When the administration essentially ignored the substance of the letter, StandWithUs filed what is known as a level-one grievance with the school, which Lerman described as the first stage in what the organization does. After filing the grievance, Lerman had a meeting with administrators, the student, and his parent.


“At that meeting, the administrators we spoke to appeared willing to help,” she told NR. “They said they would be having an upcoming professional development session in January and would be happy to address antisemitism as the focus of that meeting,” which was what the student and parent wanted in the first place. At that session, though, no discussion of antisemitism occurred.


During another meeting between administrators, StandWithUs, the student, and his parent, Lerman told NR, “they said to us outright, ‘we felt that we wanted to address all forms of hatred. We didn’t want to solely focus on antisemitism, so we didn’t.'”


It was at that moment that StandWithUs knew it had to escalate matters, Lerman said, because “they weren’t hearing us and were not interested in addressing antisemitism at the school. We had to file a Title VI.”


Title VI of the Civil Rights Act stipulates that entities receiving federal funding must not allow discrimination on the basis of race, color, or national origin.

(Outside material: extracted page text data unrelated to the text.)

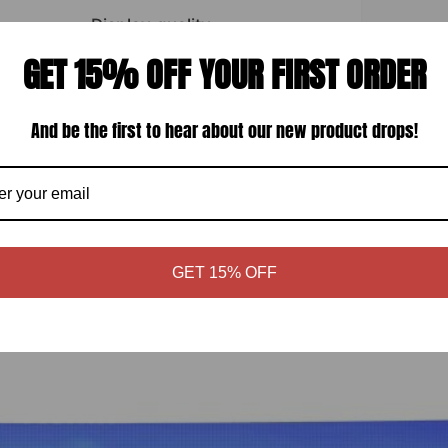
Display quality
GET 15% OFF YOUR FIRST ORDER
And be the first to hear about our new product drops!
GET 15% OFF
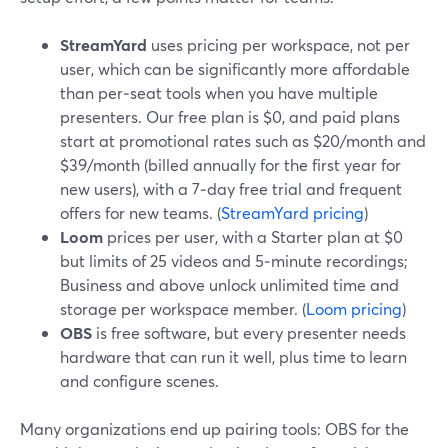
StreamYard
uses pricing per workspace, not per
user, which can be significantly more affordable
than per‑seat tools when you have multiple
presenters. Our free plan is $0, and paid plans
start at promotional rates such as $20/month and
$39/month (billed annually for the first year for
new users), with a 7‑day free trial and frequent
offers for new teams. (
StreamYard pricing
)
Loom
prices per user, with a Starter plan at $0
but limits of 25 videos and 5‑minute recordings;
Business and above unlock unlimited time and
storage per workspace member. (
Loom pricing
)
OBS
is free software, but every presenter needs
hardware that can run it well, plus time to learn
and configure scenes.
Many organizations end up pairing tools: OBS for the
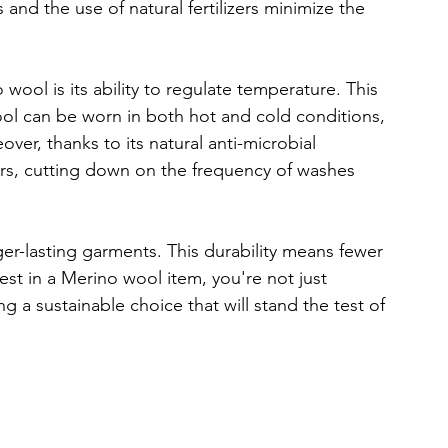
 and the use of natural fertilizers minimize the 
ool is its ability to regulate temperature. This 
 can be worn in both hot and cold conditions, 
ver, thanks to its natural anti-microbial 
rs, cutting down on the frequency of washes 
ger-lasting garments. This durability means fewer 
st in a Merino wool item, you're not just 
g a sustainable choice that will stand the test of 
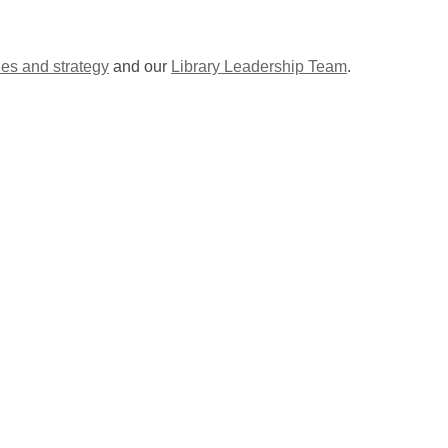
ies and strategy
and our
Library Leadership Team
.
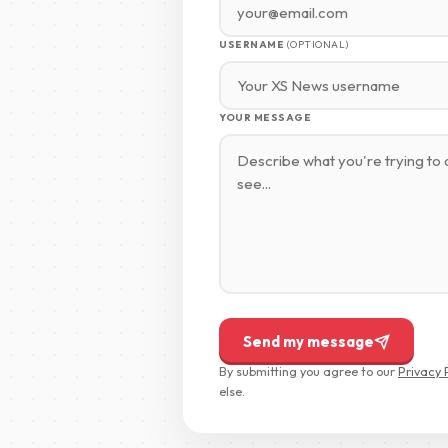
USERNAME
(OPTIONAL)
YOUR MESSAGE
Send my message
By submitting you agree to our
Privacy 
else.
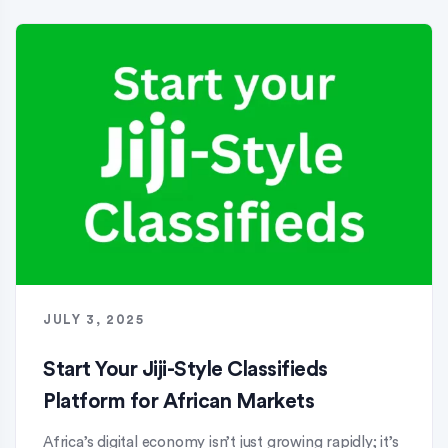
JULY 3, 2025
Start Your Jiji-Style Classifieds
Platform for African Markets
Africa’s digital economy isn’t just growing rapidly; it’s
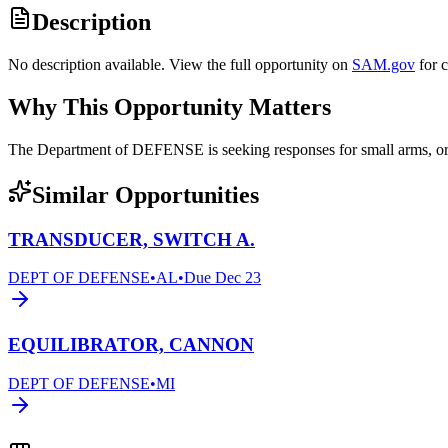
Description
No description available. View the full opportunity on
SAM.gov
for 
Why This Opportunity Matters
The Department of DEFENSE is seeking responses for small arms, 
Similar Opportunities
TRANSDUCER, SWITCH A.
DEPT OF DEFENSE
•
AL
•
Due
Dec 23
EQUILIBRATOR, CANNON
DEPT OF DEFENSE
•
MI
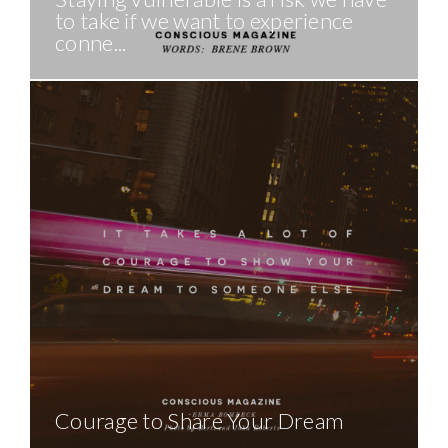
to take if we want to experience
conne...
Courage to Share Your Dream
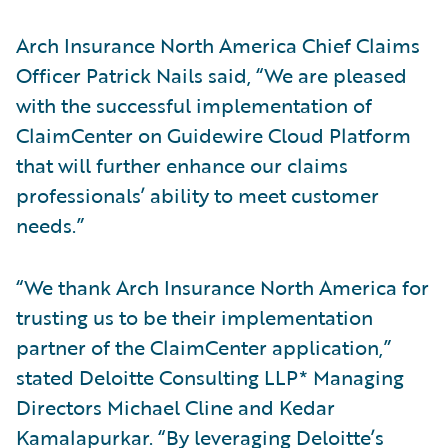
Arch Insurance North America Chief Claims
Officer Patrick Nails said, “We are pleased
with the successful implementation of
ClaimCenter on Guidewire Cloud Platform
that will further enhance our claims
professionals’ ability to meet customer
needs.”
“We thank Arch Insurance North America for
trusting us to be their implementation
partner of the ClaimCenter application,”
stated Deloitte Consulting LLP* Managing
Directors Michael Cline and Kedar
Kamalapurkar. “By leveraging Deloitte’s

In 2019, former president Donald Trump issued an executive order clarifying that the term “national origin” applies to Jewish people, writing that “individuals who face discrimination on the basis of race, color, or national origin do not lose protection under Title VI for also being a member of a group that shares common religious practices.”


While StandWithUs has been particularly busy on the Title VI front as it pertains to colleges and universities, this complaint against the Dallas Independent School District is the first such filing the group has submitted regarding K–12 education.


“It’s more unusual to bring a Title VI case against a high-school district than a university, because, usually, we’re able to resolve the issue much earlier with the principal or the superintendent,” Lerman explained. “In this case, we weren’t able to. We spent months trying to get their attention, but they were not interested in addressing antisemitism. In the end, we had no choice but to file.”


National Review contacted the Dallas Independent School District for comment on the allegations leveled in the complaint, but did not receive a response by press time.